I won’t try to compile an exhaustive list, because there are loads books and articles and training courses about this sort of thing, but there’s another, maybe less obvious, course of action which I believe we must take, and that’s plan for managed degradation.

Part 2 – managed degradation

What do I mean by that?  Well, it’s simple.  We***** are trained and indoctrinated to take the view that if something fails, it must always “fail to safe” or “fail to secure”.  If something stops working right, it should stop working at all.

There’s value in this approach, of course there is, and we’re paid****** to ensure everything is secure, right?  Wrong.  We’re actually paid to help keep the business running, and here’s the interesting distinction between the classic IT security mindset and that of “the business”: the business generally want things to keep running.  Crazy, right?  “The business” want to keep making money and servicing customers even if things aren’t perfectly secure!  Don’t they know the risks?

And the answer to that question is “no”.  They don’t know the risks.  And that’s our real job: we need to explain the risks and the mitigations, and allow a balancing act to take place.  In fact, we’re always making those trade-offs and managing that balance – after all, the only truly secure computer is one with no network connection, no keyboard, no mouse and no power connection*******.  But most of the time, we don’t need to explain the decisions we make around risk: we just take them, following best industry practice, regulatory requirements and the rest.  Nor are the trade-offs usually so stark, because when failure strikes – whether through an attack, accident or misfortune – it’s often a pretty simple choice between maintaining a particular security posture and keeping the lights on.  So we need to think about and plan for some degradation, and realise that on occasion, we may need to adopt a different security posture to the perfect (or at least preferred) one in which we normally operate.

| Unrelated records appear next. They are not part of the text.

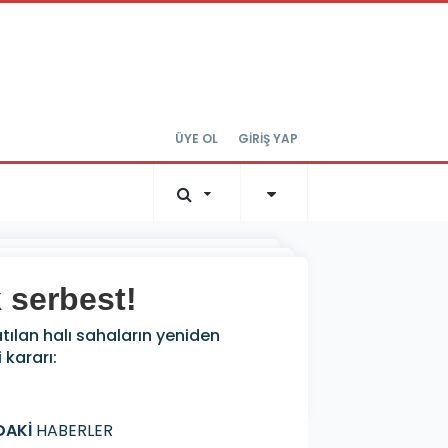
ÜYE OL
GİRİŞ YAP
k serbest!
tılan halı sahaların yeniden
 kararı:
DAKİ
HABERLER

How would we do that?  Well, the approach I’m advocating is best described as “managed degradation”.  We allow our systems – including, where necessary our security systems – to degrade to a managed (and preferably planned) state, where we know that they’re not operating at peak efficiency, but where they are operating.  Key, however, is that we know the conditions under which they’re working, so we understand their operational parameters, and can explain and manage the risks associated with this new posture.  That posture may change, in response to ongoing events, and the systems and our responses to those events, so we need to plan ahead (using the techniques I discussed above) so that we can be flexible enough to provide real resiliency.

We need to find modes of operation which don’t expose the crown jewels******** of the business, but do allow key business operations to take place.  And those key business operations may not be the ones we expect – maybe it’s more important to be able to create new orders than to collect payments for them, for instance, at least in the short term.  So we need to discuss the options with the business, and respond to their needs.  This planning is not just security resiliency planning: it’s business resiliency planning.  We won’t be able to consider all the possible failures – though the techniques I outlined above will help us to identify many of them – but the more we plan for, the better we will be at reacting to the surprises.  And, possibly best of all, we’ll be talking to the business, informing them, learning from them, and even, maybe just a bit, helping them understand that the job we do does have some value after all.


*I’m assuming that we’re the Good Guys/Gals**.

**Maybe less story than MBA*** case study.

***There’s no shame in it.

****Well done, by the way.

*****The mythical security community again – see past posts.

******Hopefully…

*******Preferably at the bottom of a well, encased in concrete, with all storage already removed and destroyed.

********Probably not the actual Crown Jewels, unless you work at the Tower of London.